Le Conseil cherchait hier à être concret. Sergio Vieira de Mello, qui arrivait de Bagdad, a parlé en homme de terrain, restituant les souffrances et les attentes des Irakiens, décrivant les défis énormes de la reconstruction. Mais il parlait de Paul Bremer et de l'autorité provisoire mise en place par les forces coalisées comme de partenaires. Il ne pouvait pas s'exprimer autrement: les Etats-Unis et la Grande-Bretagne ont obtenu, après la prise de Bagdad, le vote d'une résolution – la 1483 – qui leur confie pour le moment la responsabilité de la stabilisation et de la reconstruction. C'est la loi. Mais derrière le texte voté, il y a les principes que Kofi Annan a répétés dans un propos liminaire, et qui sont contenus aussi dans le rapport adressé vendredi au Conseil de sécurité: la démocratie ne peut pas être imposée à un pays de l'extérieur, elle ne peut naître en Irak que d'un processus constitutionnel dont le lancement est maintenant urgent. Le secrétaire général a souhaité la bienvenue aux représentants du Conseil de gouvernement, dont la constitution est à ses yeux un «premier pas» bienvenu. Mais pour que l'Irak retrouve sa pleine souveraineté, les forces d'occupation doivent se retirer selon un calendrier qu'il est urgent d'établir.

C'est désormais le leitmotiv de Kofi Annan, qu'il reprend sur un ton plus ou moins conciliant selon les jours. Le rôle de l'ONU, pour réaliser son programme, lui semble évident, mais il ne parle pas, lui, d'une nouvelle résolution. Il a laissé mardi ce soin à l'ambassadeur de France. Dans l'intervention de Jean-Marc de la Sablière, il n'y avait plus trace de la passion que Dominique de Villepin, son ministre, avait mise il y a six mois dans la dénonciation de la guerre qui venait. Le représentant de Paris dit seulement que l'ONU doit jouer en Irak un rôle plus grand, et que la résolution 1483 est pour cela «imparfaite» et «insuffisante». Il en faut une nouvelle. Il faut en parler.

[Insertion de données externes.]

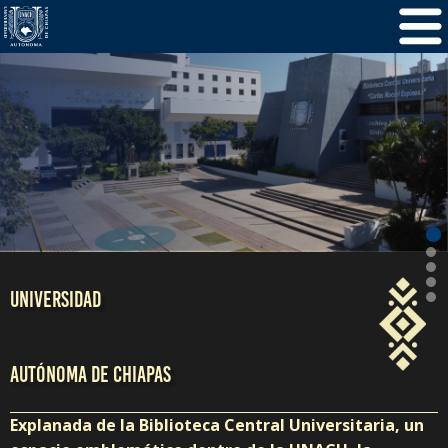
/
5
1
UNIVERSIDAD
AUTÓNOMA DE CHIAPAS
Explanada de la Biblioteca Central Universitaria, un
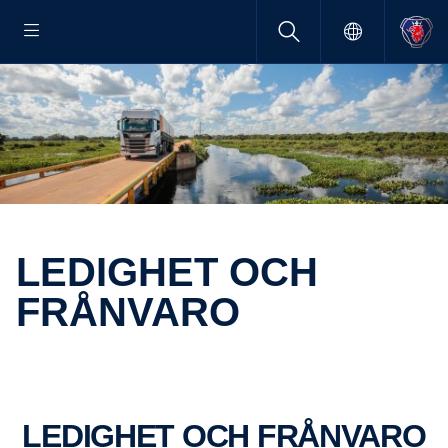
LEDIGHET OCH
FRÅNVARO
LEDIGHET OCH FRÅNVARO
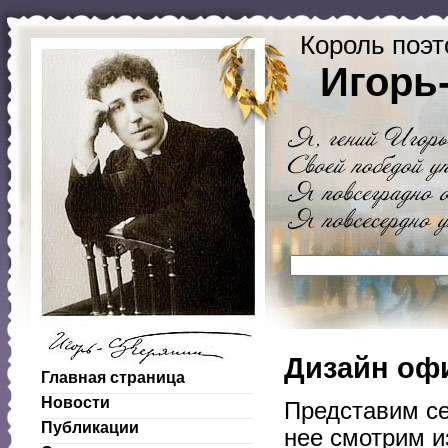
Король поэт
Игорь
Дизайн офи
Главная страница
Новости
Представим се
Публикации
нее смотрим и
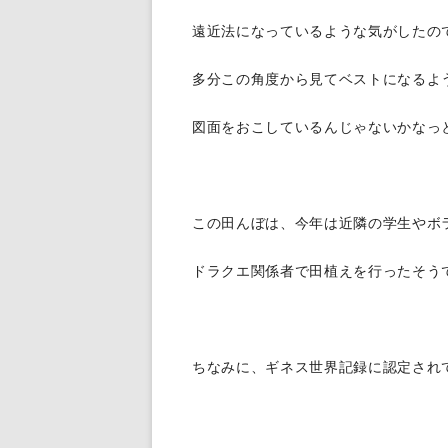
遠近法になっているような気がしたの
多分この角度から見てベストになるよ
図面をおこしているんじゃないかなっ
この田んぼは、今年は近隣の学生やボ
ドラクエ関係者で田植えを行ったそう
ちなみに、ギネス世界記録に認定され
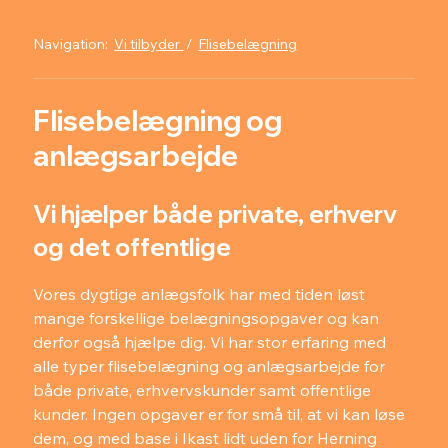
Navigation:
Vi tilbyder
/
Flisebelægning
Flisebelægning og
anlægsarbejde
Vi hjælper både private, erhverv
og det offentlige
Vores dygtige anlægsfolk har med tiden løst
mange forskellige belægningsopgaver og kan
derfor også hjælpe dig. Vi har stor erfaring med
alle typer flisebelægning og anlægsarbejde for
både private, erhvervskunder samt offentlige
kunder. Ingen opgaver er for små til, at vi kan løse
dem, og med base i Ikast lidt uden for Herning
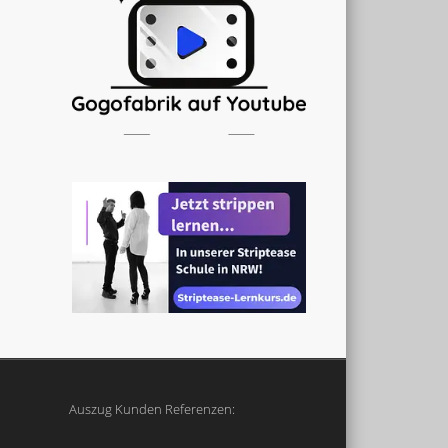
Auszug Kunden Referenzen:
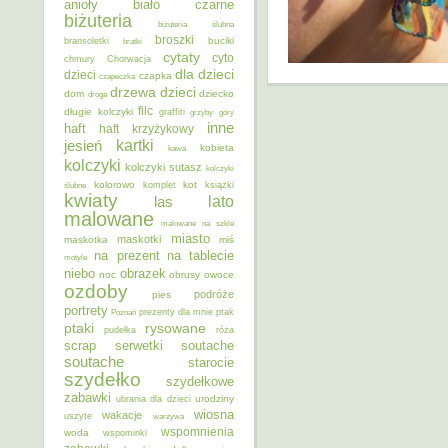
anioły
biało czarne
biżuteria
biżuteria ślubna
broszki
buciki
bransoletki
bratki
cytaty
cyto
chmury
Chorwacja
dla dzieci
dzieci
czapka
czapeczka
dzieci
drzewa
dom
dziecko
droga
filc
długie kolczyki
graffiti
grzyby
góry
inne
haft
haft krzyżykowy
kartki
jesień
kobieta
kawa
kolczyki
kolczyki sutasz
kolczyki
kolorowo
kot
ślubne
komplet
książki
kwiaty
lato
las
malowane
malowane na szkle
miasto
maskotki
maskotka
miś
na prezent
na tablecie
motyle
niebo
obrazek
noc
obrusy
owoce
ozdoby
podróże
pies
portrety
Poznań
prezenty dla mnie
ptak
ptaki
rysowane
pudełka
róża
scrap
soutache
serwetki
soutache
starocie
szydełko
szydełkowe
zabawki
urodziny
ubrania dla dzieci
wiosna
wakacje
uszyte
warzywa
wspomnienia
woda
wspominki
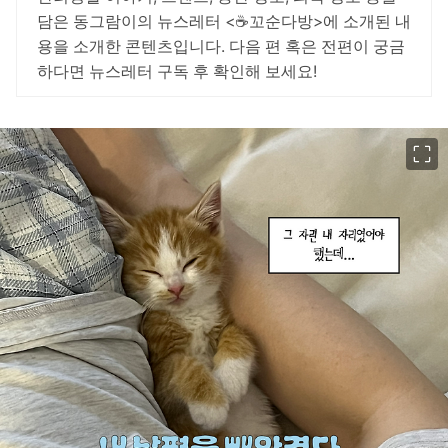
담은 동그람이의 뉴스레터 <☕꼬순다방>에 소개된 내
용을 소개한 콘텐츠입니다. 다음 편 혹은 전편이 궁금
하다면 뉴스레터 구독 후 확인해 보세요!
이미지 크게 보기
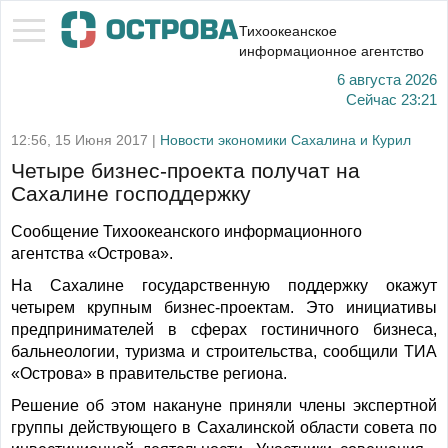
Тихоокеанское
информационное агентство
6 августа 2026
Сейчас
23:21
12:56, 15 Июня 2017 |
Новости экономики Сахалина и Курил
Четыре бизнес-проекта получат на
Сахалине господдержку
Сообщение Тихоокеанского информационного
агентства «Острова».
На Сахалине государственную поддержку окажут
четырем крупным бизнес-проектам. Это инициативы
предпринимателей в сферах гостиничного бизнеса,
бальнеологии, туризма и строительства, сообщили ТИА
«Острова» в правительстве региона.
Решение об этом накануне приняли члены экспертной
группы действующего в Сахалинской области совета по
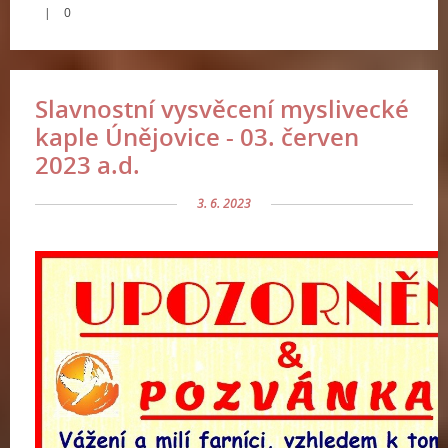
|
0
Slavnostní vysvěcení myslivecké
kaple Únějovice - 03. červen
2023 a.d.
3. 6. 2023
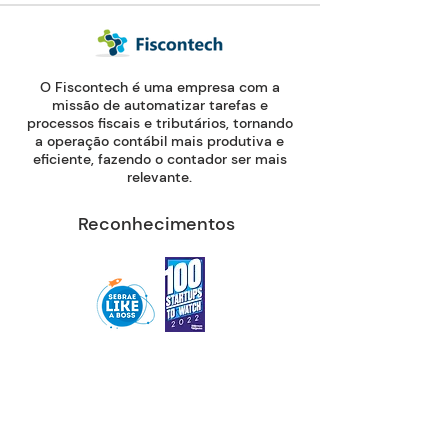
O Fiscontech é uma empresa com a
missão de automatizar tarefas e
processos fiscais e tributários, tornando
a operação contábil mais produtiva e
eficiente, fazendo o contador ser mais
relevante.
Reconhecimentos
Contato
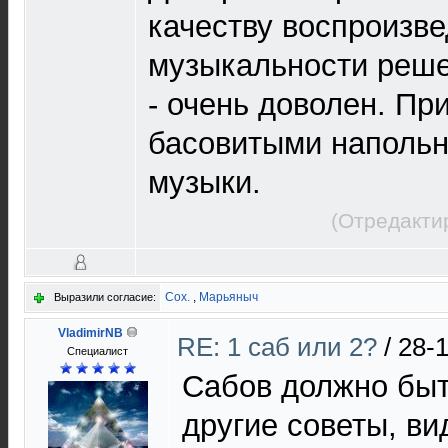
качеству воспроизве
музыкальности реше
- очень доволен. Пр
басовитыми напольн
музыки.
(Отредакти
Cox.
,
Марьяныч
Выразили согласие:
VladimirNB
RE: 1 саб или 2?
/
28-1
Специалист
Сабов должно быть
другие советы, ви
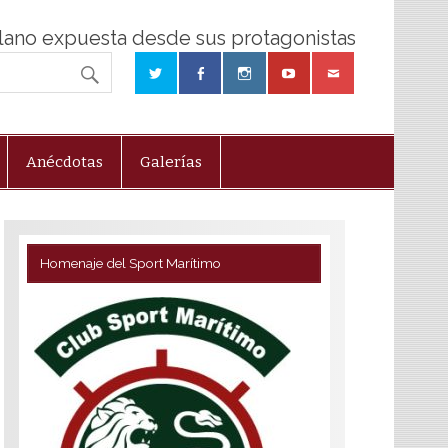
olano expuesta desde sus protagonistas
Anécdotas
Galerías
Homenaje del Sport Marítimo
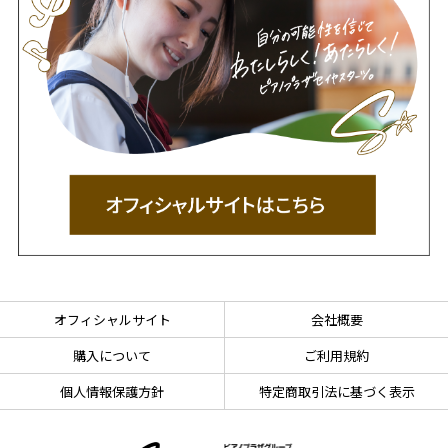
オフィシャルサイト
会社概要
購入について
ご利用規約
個人情報保護方針
特定商取引法に基づく表示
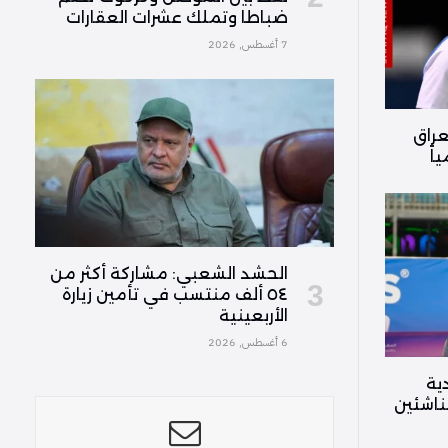
ضباطا وتملك عشرات العقارات
7 أغسطس, 2026
عراق
الحشد الشعبي: مشاركة أكثر من
٥٤ ألف منتسب في تأمين زيارة
الأربعينية
6 أغسطس, 2026
ية
ناشئين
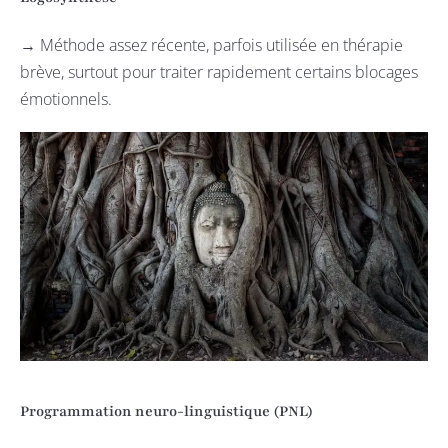
→ Méthode assez récente, parfois utilisée en thérapie
brève, surtout pour traiter rapidement certains blocages
émotionnels.
Programmation neuro-linguistique (PNL)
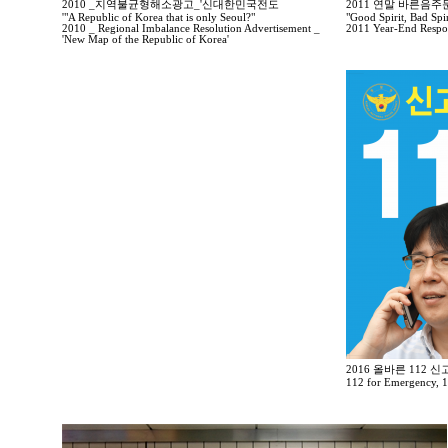
2010 _지역불균형해소광고_'신대한민국전도
2011 연말 바른음
'"A Republic of Korea that is only Seoul?"
"Good Spirit, Bad Spir
2010 _ Regional Imbalance Resolution Advertisement _
2011 Year-End Respo
'New Map of the Republic of Korea'
2016 올바른 112 
112 for Emergency,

Les Américains, de manière maintenant claire au Département d'Etat, y sont prêts. Colin Powell l'a encore répété au téléphone au ministre indien des Affaires étrangères, Yashwant Sinha. Pourquoi l'Inde? Parce que Washington attendait de New Delhi une participation importante à la force militaire en Irak. Mais le gouvernement indien, comme de nombreux autres, veut pour cela un nouveau mandat. Même les Japonais, qui semblaient prêts à envoyer mille hommes à Bagdad, se montrent hésitants. Les Etats-Unis ont désormais des besoins militaires: c'est le levier qui peut les faire bouger.